È allarme usura nello spezzino. La Guardia di Finanza ha chiuso la prima fase di una vasta indagine che ha portato alla scoperta di un’organizzazione dedita a truffe ed allo strozzinaggio. Ci sono ventiquattro indagati, protagonisti di un giro molto complesso in cui si prevedevano tassi usurari fino al 600 per cento. Ma anche minacce fisiche alle vittime e poi truffe ai danni di grandi magazzini, aziende agricole e piccoli commercianti.
La Guardia di finanza della Spezia ha sviluppato la fase «riservata» dell’indagine per fatti riferiti a episodi avvenuti tra il 2005 e il 2006. In questi giorni sono in corso gli interrogatori e le persone coinvolte nelle indagini, comprese le vittime, sono state convocate nella caserma di viale San Bartolomeo. Ci sono storie drammatiche, persone che hanno dovuto vendere la casa o l’azienda per fare fronte ai debiti. I ventiquattro indagati, non tutti spezzini, dovranno rispondere dell’accusa di associazione a delinquere finalizzata alla truffa e a vario titolo dei reati di insolvenza fraudolenta, ricettazione, falso, incauto acquisto e bancarotta fraudolenta. Un cerchio che si è chiuso dopo mesi di lavoro.
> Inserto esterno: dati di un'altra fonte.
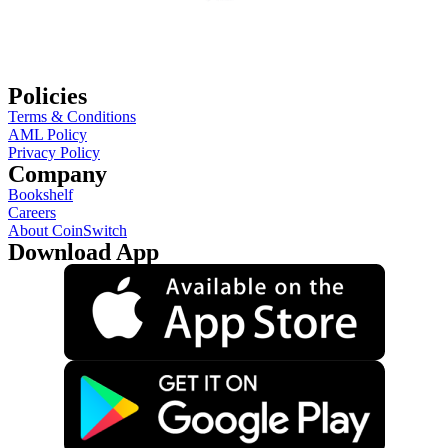
Policies
Terms & Conditions
AML Policy
Privacy Policy
Company
Bookshelf
Careers
About CoinSwitch
Download App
Secondo quanto emerge dall’atto di accusa l’associazione a delinquere sarebbe incentrata attorno a tre persone: il sarzanese Fabrizio R. del ‘59, Massimo M. di Vezzano Ligure, classe ‘62, e il 47enne Danilo F. di Piacenza. Per garantire il fondo cassa degli strozzini il gruppo prima effettuava acquisti di notevole importo ed all’atto della sottoscrizione del finanziamento venivano esibiti false buste paghe intestate a persone inesistenti. Una volta attivato il credito, il grande magazzino consegnava regolarmente la merce, ma le rate d’acquisto non venivano mai saldate. Dopo le denunce in procura le indagini della Guardia di finanza fecero scoprire che la merce veniva rivenduta al dettaglio a prezzo ribassato. Da qui partiva anche un vasto giro di usura con tassi d’interesse elevatissimi richiesti a piccoli imprenditori in difficoltà. C’è così chi alla fine è stato costretto a vendere l’abitazione alla società degli strozzini, oppure c’è un imprenditore che è stato costretto a restituire il denaro a tassi d’interesse stratosferici distruggendo la sua azienda. Gli indagati respingono le accuse e sostengono la loro assoluta innocenza, questo mentre alcuni dei primi interrogati hanno scelto di trincerarsi dietro il silenzio.